### Task
Return only the line containing "added to the t" and each line after it, exactly as written, through the end of the records.

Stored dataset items
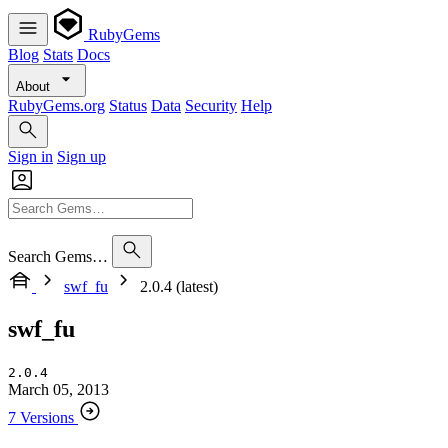
RubyGems
Blog
Stats
Docs
About
RubyGems.org
Status
Data
Security
Help
Sign in
Sign up
Search Gems…
swf_fu
2.0.4 (latest)
swf_fu
2.0.4
March 05, 2013
7 Versions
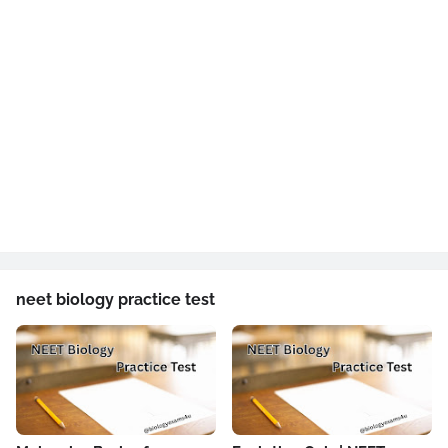
neet biology practice test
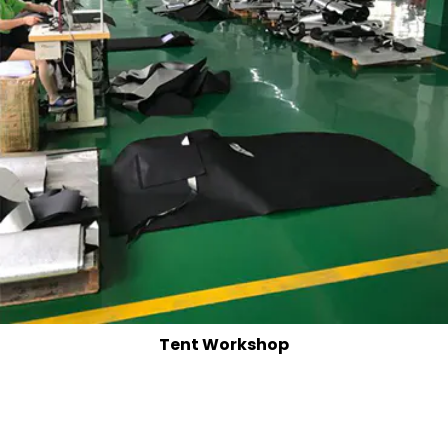
Tent Workshop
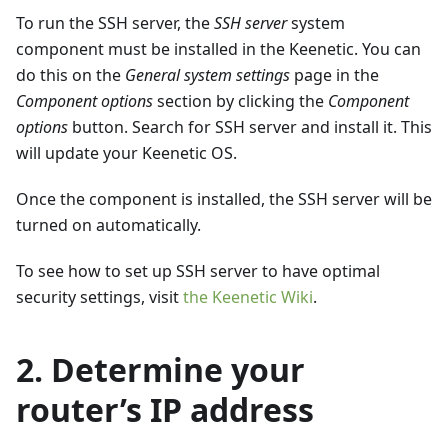
To run the SSH server, the
SSH server
system
component must be installed in the Keenetic. You can
do this on the
General system settings
page in the
Component options
section by clicking the
Component
options
button. Search for SSH server and install it. This
will update your Keenetic OS.
Once the component is installed, the SSH server will be
turned on automatically.
To see how to set up SSH server to have optimal
security settings, visit
the Keenetic Wiki
.
2. Determine your
router’s IP address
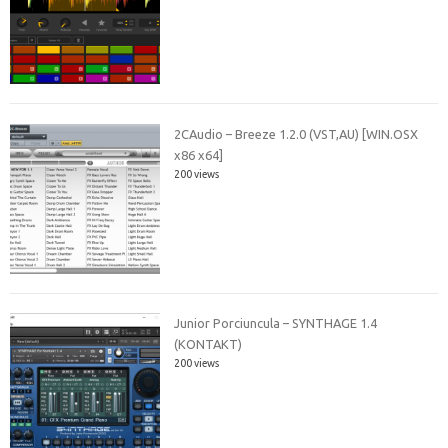
2CAudio – Breeze 1.2.0 (VST,AU) [WIN.OSX
x86 x64]
200 views
Junior Porciuncula – SYNTHAGE 1.4
(KONTAKT)
200 views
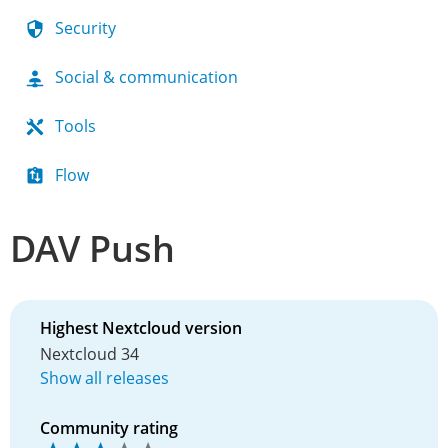
Security
Social & communication
Tools
Flow
DAV Push
Highest Nextcloud version
Nextcloud 34
Show all releases
Community rating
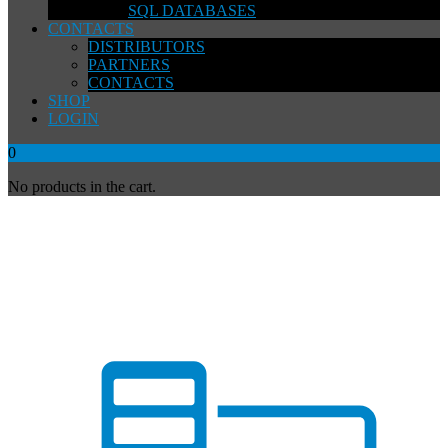
SQL DATABASES
CONTACTS
DISTRIBUTORS
PARTNERS
CONTACTS
SHOP
LOGIN
0
No products in the cart.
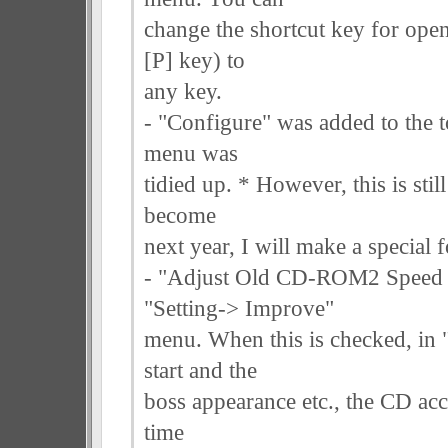
change the shortcut key for ope
[P] key) to
any key.
- "Configure" was added to the t
menu was
tidied up. * However, this is sti
become
next year, I will make a special f
- "Adjust Old CD-ROM2 Speed (
"Setting-> Improve"
menu. When this is checked, in 
start and the
boss appearance etc., the CD acce
time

### Task answer
- "Configure" was added to the t
menu was
tidied up. * However, this is sti
become
next year, I will make a special f
- "Adjust Old CD-ROM2 Speed (
"Setting-> Improve"
menu. When this is checked, in 
start and the
boss appearance etc., the CD acce
time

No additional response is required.